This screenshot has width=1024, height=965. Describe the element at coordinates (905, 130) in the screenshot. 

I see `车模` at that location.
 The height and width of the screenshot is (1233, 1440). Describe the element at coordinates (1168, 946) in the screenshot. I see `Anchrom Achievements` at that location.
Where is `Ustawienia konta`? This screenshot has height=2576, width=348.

==

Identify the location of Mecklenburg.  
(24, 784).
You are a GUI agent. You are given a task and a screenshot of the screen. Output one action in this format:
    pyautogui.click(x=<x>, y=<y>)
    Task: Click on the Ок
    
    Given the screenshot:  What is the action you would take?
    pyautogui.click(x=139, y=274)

TASK DESCRIPTION:
Retype the entries above exactly, but only from the line containing "This screenshot has width=1024, height=965." through the line containing "has height=2576, width=348.", both included.

ANSWER TO THIS TASK:
This screenshot has width=1024, height=965. Describe the element at coordinates (905, 130) in the screenshot. 

I see `车模` at that location.
 The height and width of the screenshot is (1233, 1440). Describe the element at coordinates (1168, 946) in the screenshot. I see `Anchrom Achievements` at that location.
Where is `Ustawienia konta`? This screenshot has height=2576, width=348.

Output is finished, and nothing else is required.